[Start of Attachment]

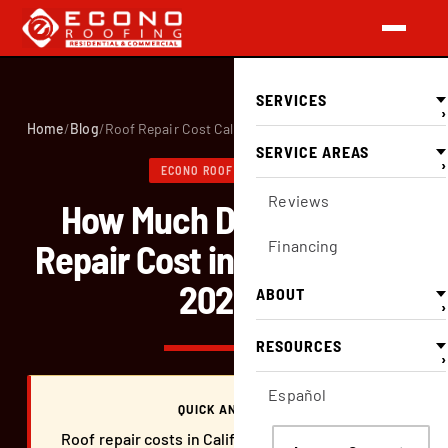
SERVICES
›
Home
/
Blog
/
Roof Repair Cost California
SERVICE AREAS
›
ECONO ROOFING BLOG
Reviews
How Much Does a Roof
Repair Cost in California in
Financing
2026?
ABOUT
›
RESOURCES
›
Español
QUICK ANSWER
Roof repair costs in California range from $350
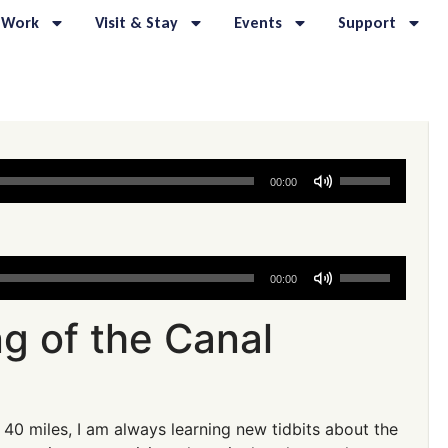
 Work
Visit & Stay
Events
Support
Use
00:00
Up/Down
Arrow
keys
to
Use
00:00
increase
Up/Down
or
Arrow
g of the Canal
decrease
keys
volume.
to
increase
or
 40 miles, I am always learning new tidbits about the
decrease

[End of Attachment]

**EXERCISE DIRECTIONS**
Find all lines in the records that hold the word "California". Copy them.

**REPLY**
Roof Repair Cost California
Repair Cost in California in
Roof repair costs in California range from $350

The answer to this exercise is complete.